Competition and Monopoly in Interest Representation: A Comparative Analysis of Trade Union Structure in the Railway Industries of Great Britain and West Germany

Abstract
This article analyses some of the causes of the emergence and the stability of monopolies of representation of industrial unions in competition with sectional interest associations of specific occupational groups. As its empirical point of reference, the article takes the trade union systems in the railway industries of Great Britain and West Germany. In both countries, there are three railway unions whose areas of jurisdiction largely correspond to each other cross-nationally: one industrial union, one union of loco motive engine drivers, and one union for administrative staff. However, while in West Germany the proportion of the industrial union (GdED) in the total number of unionized railway workers increases at the expense of the sectional competitors, in Great Britain it has for a long time been declining.
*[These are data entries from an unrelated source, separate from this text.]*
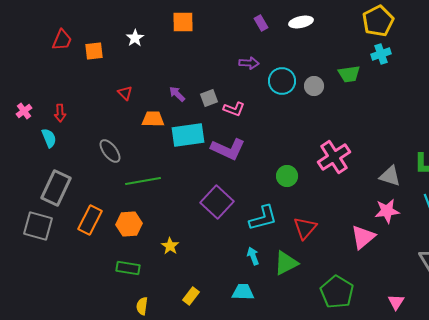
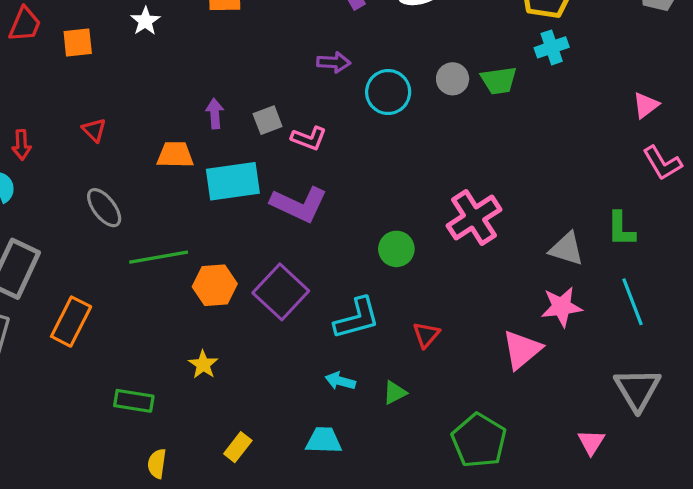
gray circle: (314, 86) -> (453, 79), moved
red triangle: (125, 93) -> (94, 130), moved
purple arrow: (177, 94) -> (215, 113), turned 42
orange hexagon: (129, 224) -> (215, 285), moved
red triangle: (305, 228) -> (426, 335), size x0.7
cyan arrow: (253, 256) -> (340, 381), turned -54
green triangle: (286, 263) -> (395, 393), size x0.6
pink triangle: (396, 302) -> (591, 442), moved

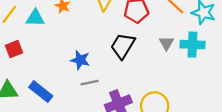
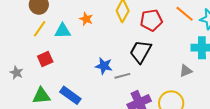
gray triangle: (166, 43) -> (186, 71), moved, turned 40
gray line: (90, 83) -> (122, 76), moved

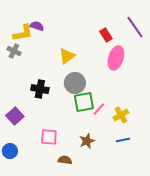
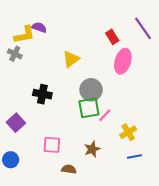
gray circle: (75, 83) -> (91, 90), moved
yellow cross: (121, 115) -> (128, 132), moved
blue line: (123, 140) -> (134, 157), moved

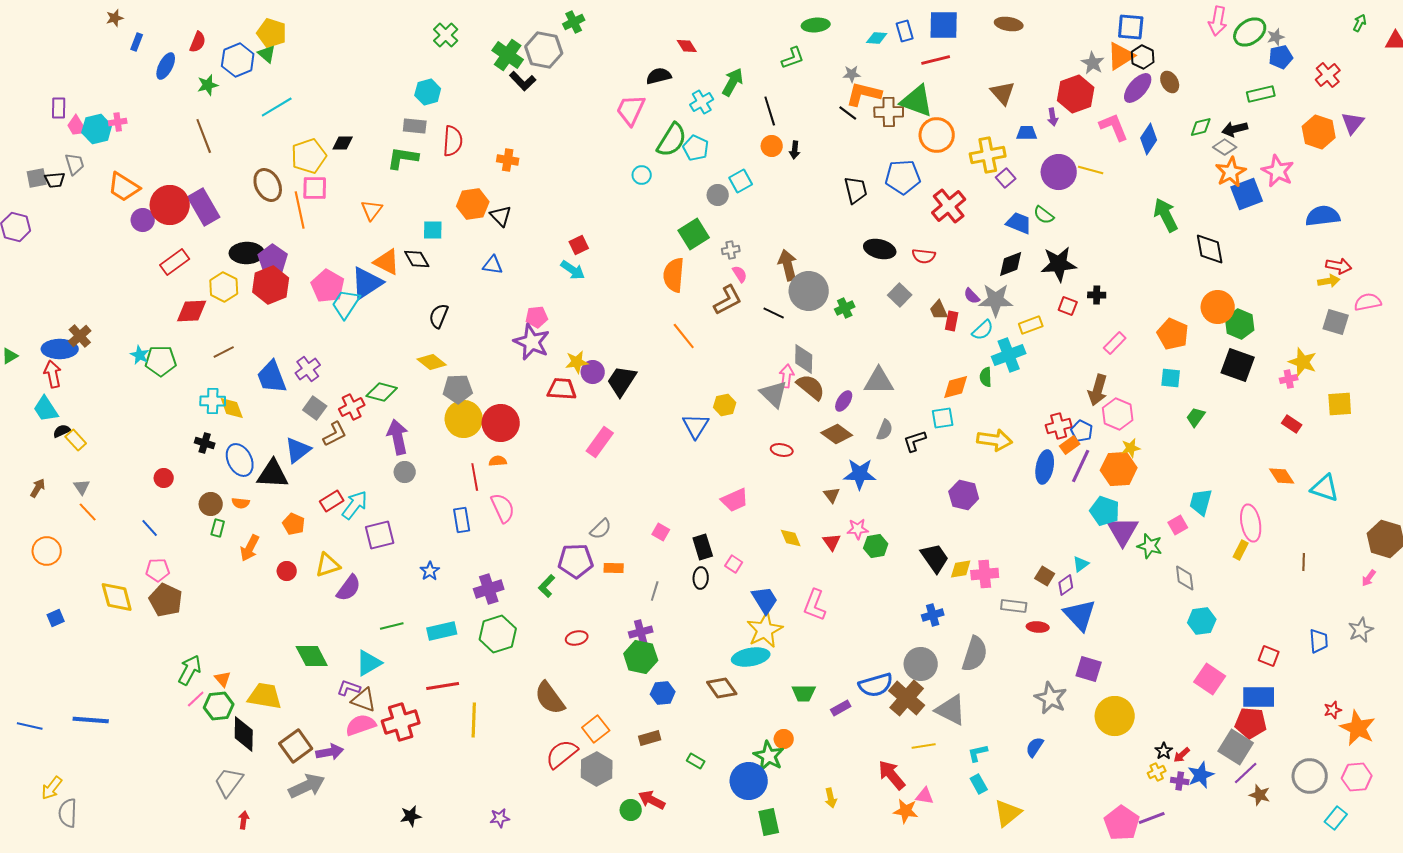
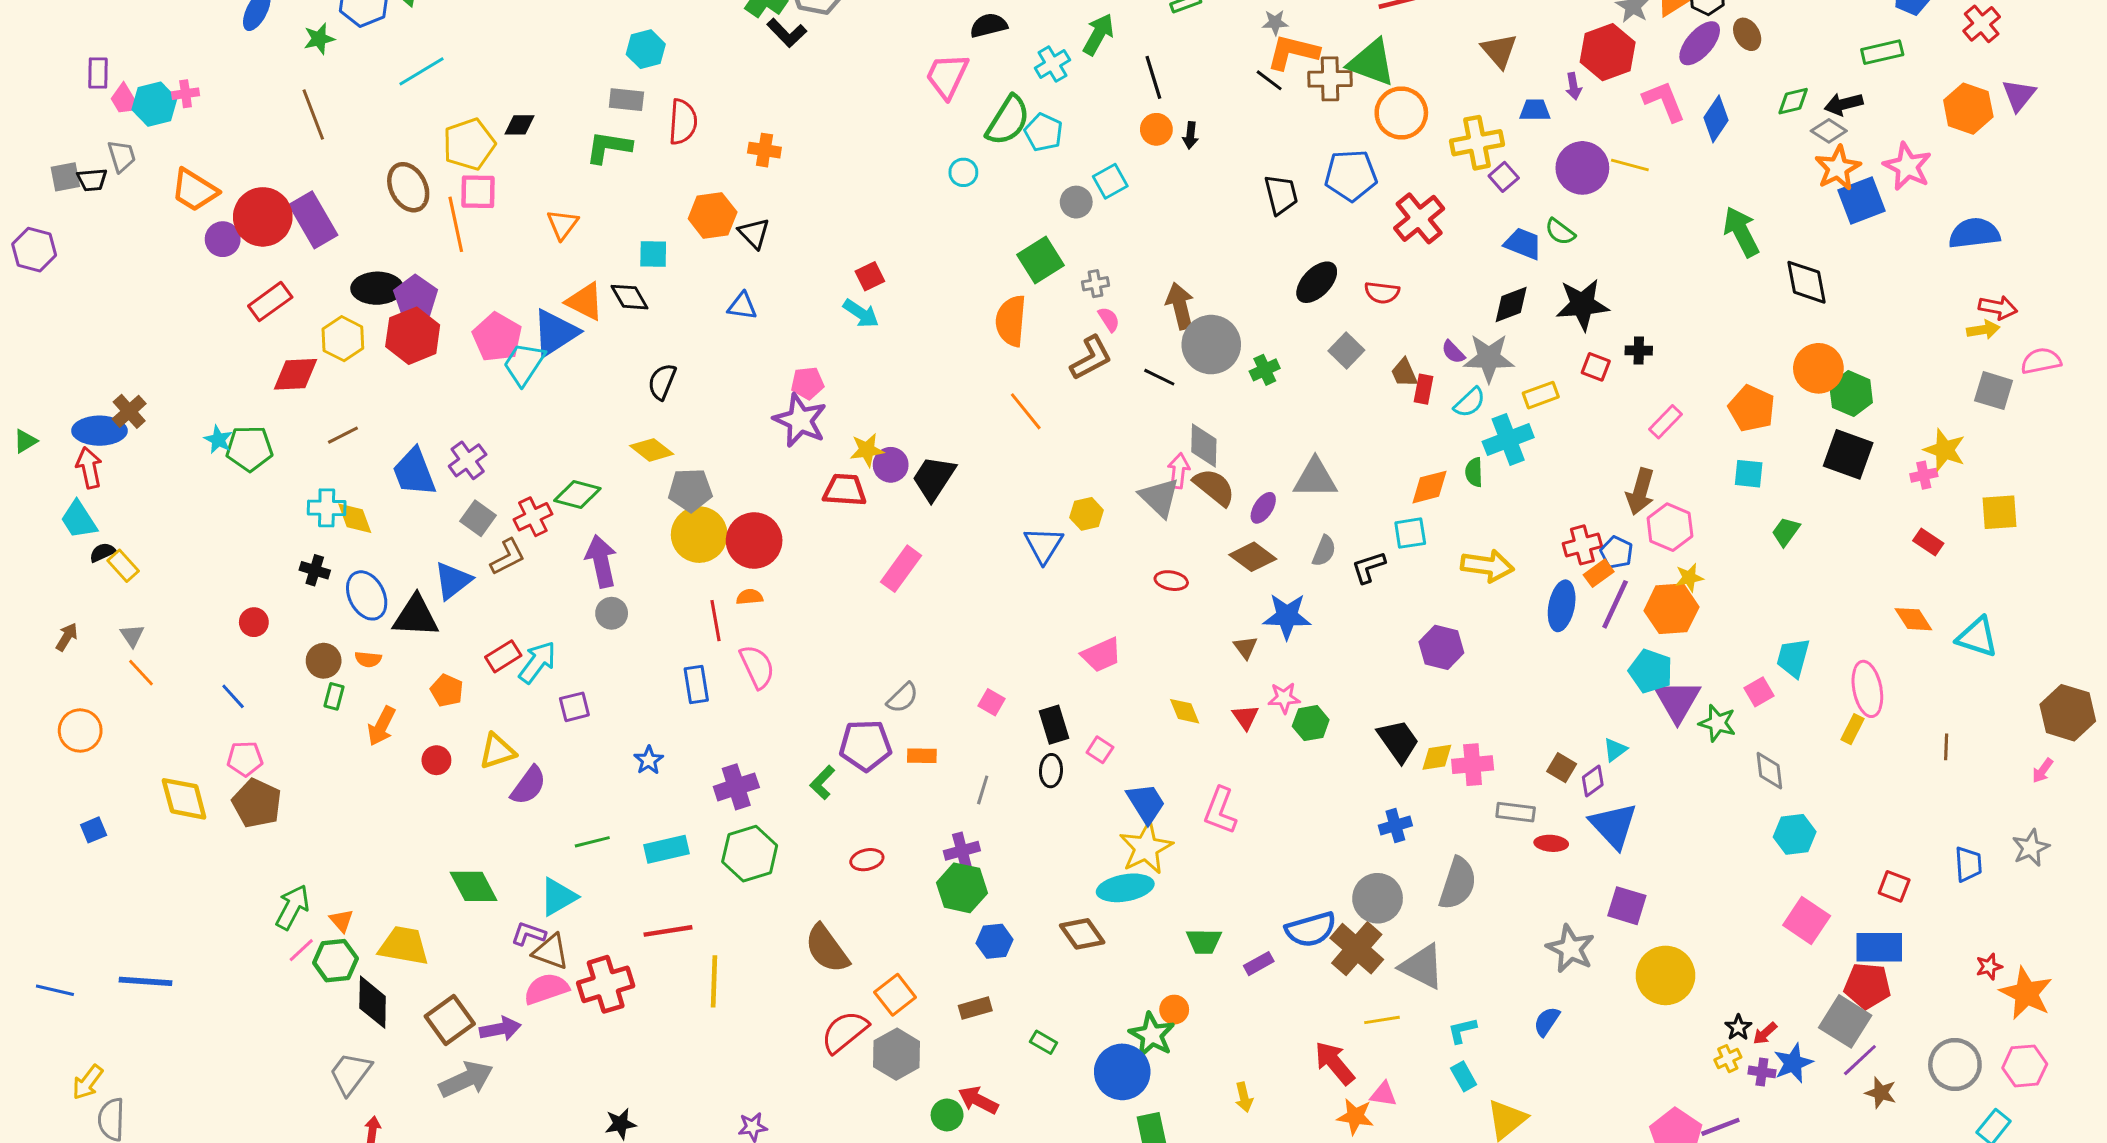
black ellipse: (880, 249) -> (1317, 282), turned -60
purple square: (380, 535) -> (574, 707), size x0.7

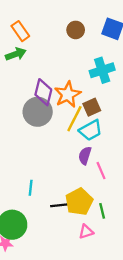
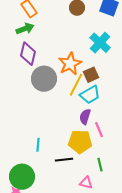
cyan cross: (102, 70) -> (100, 43), turned -30
purple diamond: (43, 92) -> (28, 54), moved
yellow pentagon: (79, 202) -> (80, 142), moved, turned 30
pink triangle: (86, 232) -> (86, 183), turned 32

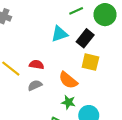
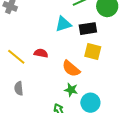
black rectangle: (85, 38) -> (88, 29), turned 42
gray semicircle: (35, 85) -> (19, 88), moved, turned -72

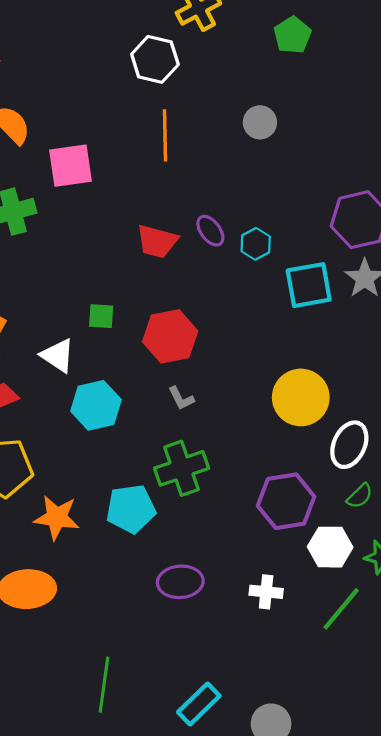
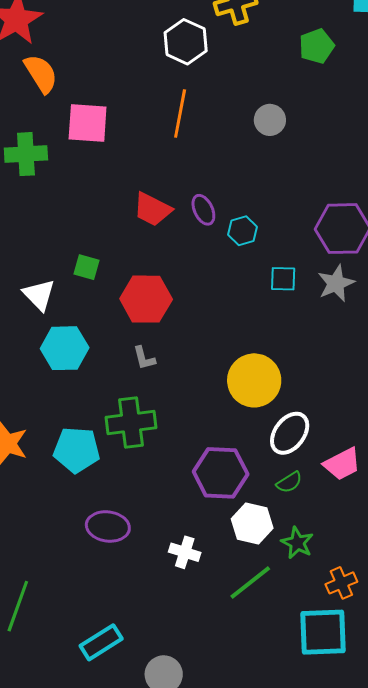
cyan square: (309, 285) -> (283, 279), size x0.6

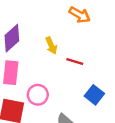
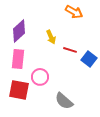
blue square: (94, 95) -> (89, 59), moved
This divergent development of two otherwise similar trade union systems — a development which in Great Britain has led to the establishment of three sectional monopolies of representation, while in West Germany it is leading to the formation of one inclusive monopoly — is explained by three factors: — the presence in West Germany, and the absence in Great Britain, of a formally union-independent, statutory system of interest representation at the workplace with distinct, legally guaranteed rights of codetermination (Works Constitution); — the fact that in West Germany the workers represented by the two sectional unions are Beamte and thus do not have the right to take industrial action; and — the occupational structure which in West Germany permits higher interoccupational mobility, thus rendering the establishment of sectional interest associations more difficult.